Collected data

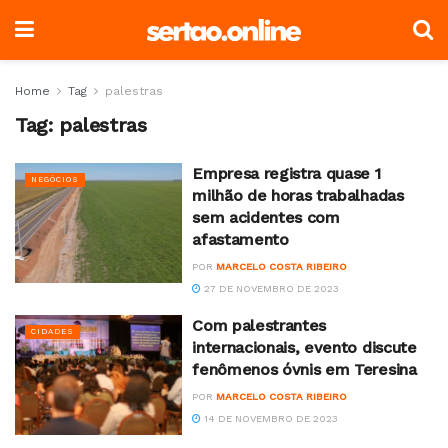
Home
Tag
palestras
Tag:
palestras
Empresa registra quase 1
NEGÓCIOS
milhão de horas trabalhadas
sem acidentes com
afastamento
POR
MARCELO COSTA RIBEIRO
27 DE NOVEMBRO DE 2023
Com palestrantes
CIDADES
internacionais, evento discute
fenômenos óvnis em Teresina
POR
MARCELO COSTA RIBEIRO
14 DE NOVEMBRO DE 2023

**Problem description:** Leaving out only the pictures, retype every record exactly.

**Output:**
Home
Tag
palestras
Tag:
palestras
Empresa registra quase 1
NEGÓCIOS
milhão de horas trabalhadas
sem acidentes com
afastamento
POR
MARCELO COSTA RIBEIRO
27 DE NOVEMBRO DE 2023
Com palestrantes
CIDADES
internacionais, evento discute
fenômenos óvnis em Teresina
POR
MARCELO COSTA RIBEIRO
14 DE NOVEMBRO DE 2023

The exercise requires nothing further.